CAIRO —
Egyptians voiced outrage Monday over
reports that firefighters and paramedics took over an hour to respond to a
blaze that tore through a Coptic Christian church and killed 41 people.
اضافة اعلان
Grief has spread over Sunday’s fire among Copts, the
Middle East’s largest Christian community, which makes up at least 10 million
of Muslim-majority Egypt’s population of 103 million.
But many other Egyptians have also voiced outrage
over the disaster in the now scorched Abu Sifin church, located in the greater
Cairo neighborhood of Imbaba west of the Nile River.
As debate flared on social media, one Twitter user
charged that the reportedly slow response time “is not just negligence, it’s
complicity”.
“My cousin’s children died,” video creator Moha
El-Harra said in a widely shared online livestream after Sunday’s blaze, which
was blamed on an electrical fault.
“I’m from the area. I know that the ambulance could
have been there in three minutes. It took them an hour and a half.
“All we want is justice — for the local ambulance
authority, the fire services, civil defense. All of them need to be held to
account.”
Smoke inhalation
Health Minister Khaled Abd
El-Ghaffar had declared Sunday that “paramedics were informed of the fire at 8:57am”
and the first ambulance “arrived at the site at exactly 8:59am”.
But many challenged this, with eye-witnesses saying
it took “an hour and a half” for emergency services to arrive.
“No, the ambulance did not arrive within two
minutes,” one local resident, Mina Masry, told AFP. “If the ambulance had come
on time, they could have rescued people,” he added, stressing that many lives
were lost to smoke inhalation, not burns.

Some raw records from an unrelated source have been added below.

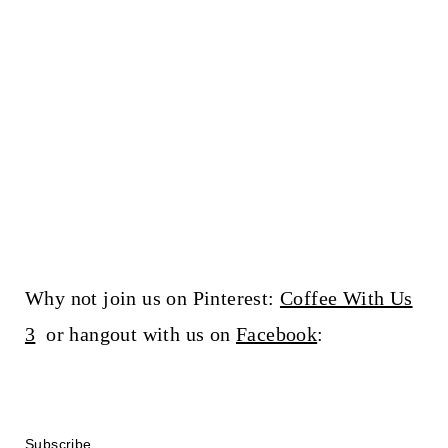
Why not join us on Pinterest:
Coffee With Us
3
or hangout with us on
Facebook
:
Subscribe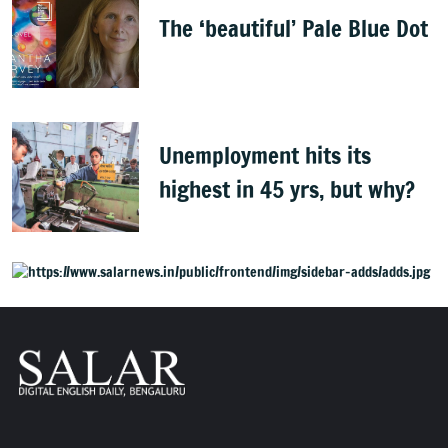
The ‘beautiful’ Pale Blue Dot
Unemployment hits its
highest in 45 yrs, but why?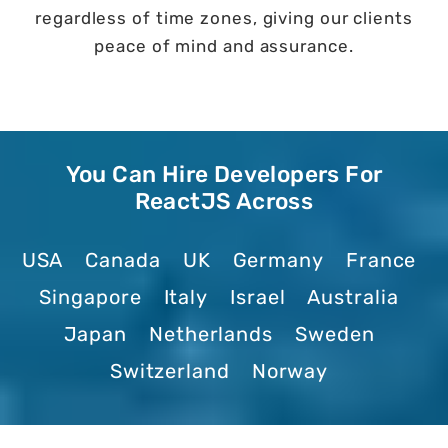
regardless of time zones, giving our clients
peace of mind and assurance.
You Can Hire Developers For
ReactJS Across
USA
Canada
UK
Germany
France
Singapore
Italy
Israel
Australia
Japan
Netherlands
Sweden
Switzerland
Norway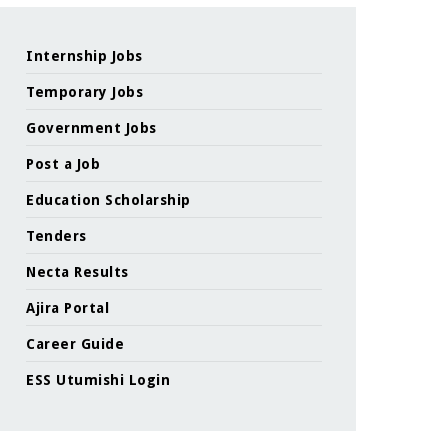
Internship Jobs
Temporary Jobs
Government Jobs
Post a Job
Education Scholarship
Tenders
Necta Results
Ajira Portal
Career Guide
ESS Utumishi Login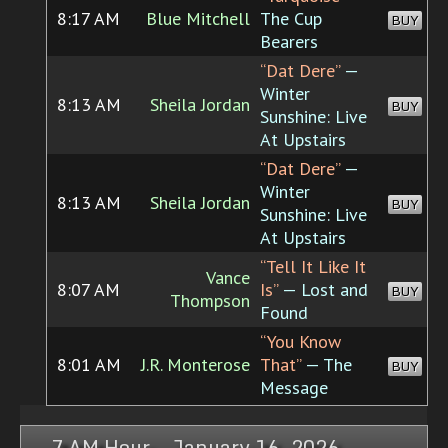
8:17 AM
Blue Mitchell
The Cup
BUY
Bearers
“Dat Dere”
—
Winter
8:13 AM
Sheila Jordan
BUY
Sunshine: Live
At Upstairs
“Dat Dere”
—
Winter
8:13 AM
Sheila Jordan
BUY
Sunshine: Live
At Upstairs
“Tell It Like It
Vance
8:07 AM
Is”
— Lost and
BUY
Thompson
Found
“You Know
8:01 AM
J.R. Monterose
That”
— The
BUY
Message
7 AM Hour, January 16, 2026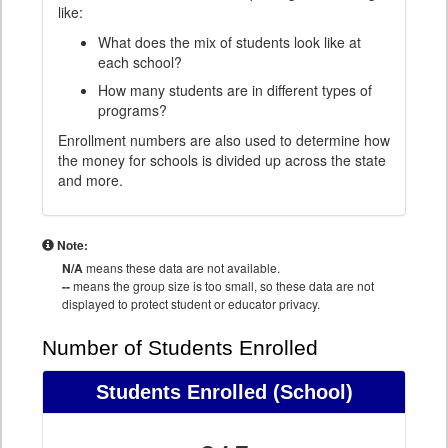
like:
What does the mix of students look like at
each school?
How many students are in different types of
programs?
Enrollment numbers are also used to determine how
the money for schools is divided up across the state
and more.
Note:
N/A
means these data are not available.
--
means the group size is too small, so these data are not
displayed to protect student or educator privacy.
Number of Students Enrolled
Students Enrolled
(School)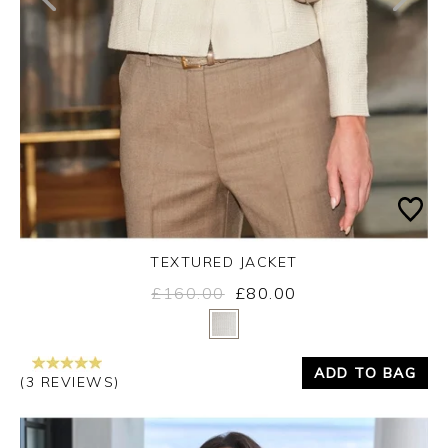
TEXTURED JACKET
£160.00
£80.00
Yes
No
ADD TO BAG
(3 REVIEWS)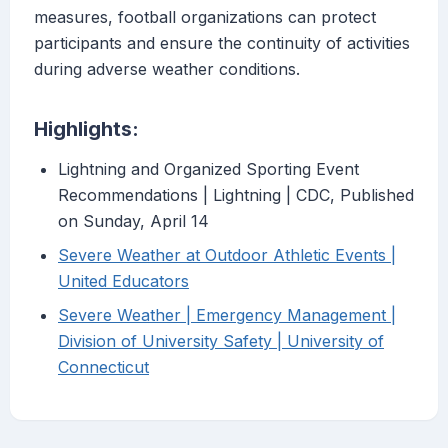
measures, football organizations can protect
participants and ensure the continuity of activities
during adverse weather conditions.
Highlights:
Lightning and Organized Sporting Event
Recommendations | Lightning | CDC, Published
on Sunday, April 14
Severe Weather at Outdoor Athletic Events |
United Educators
Severe Weather | Emergency Management |
Division of University Safety | University of
Connecticut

A statement from the public prosecutor’s office
confirmed that asphyxiation caused all of the 41 deaths as the corpses bore “no
other visible injuries”.
Another local witness, Sayed Tawfik, said that, as
the inferno raged, some panicked people inside “threw themselves out of windows
to escape the fire”.
He pointed to a car parked on the street with a deep
indentation which he said was “left by a person who is now lying in the
hospital with a broken arm and back”.
Residents said bystanders braved flames and smoke to
save children from the burning building.
“Everyone was carrying kids out of the building,”
said
Ahmed Reda Baioumy, who lives next to the church. “But the fire was
getting bigger and you could only go in once or you would asphyxiate.”
Slow response times of emergency services are not
unusual in Egypt, where neighborhood residents routinely improvise rescue
efforts, even within the megalopolis of
Cairo.
Smoke detectors and alarms and fire escapes are rare
and in many areas, such as Imbaba, warrens of narrow roads make it hard for
fire engines to reach disaster sites.
Baioumy, the neighbor, told AFP that firefighters
were hampered by the church’s location “on a very narrow street”.
Egypt, with its informal residential areas and often
dilapidated infrastructure, has suffered several deadly fires in recent years.
Most recently, a church went up in flames a week ago
in the eastern Cairo district of Heliopolis, though no deaths or injuries were
reported.
Because the Coptic church fire happened during
Sunday mass, when local families flock to the church and its daycare services,
children were among the victims.
Though officials have not confirmed how many minors
died, AFP correspondents at the funeral Sunday night saw several child-sized
coffins.
Local media published a list from the Imbaba
Hospital listing the names of 10 people killed who were aged under 16.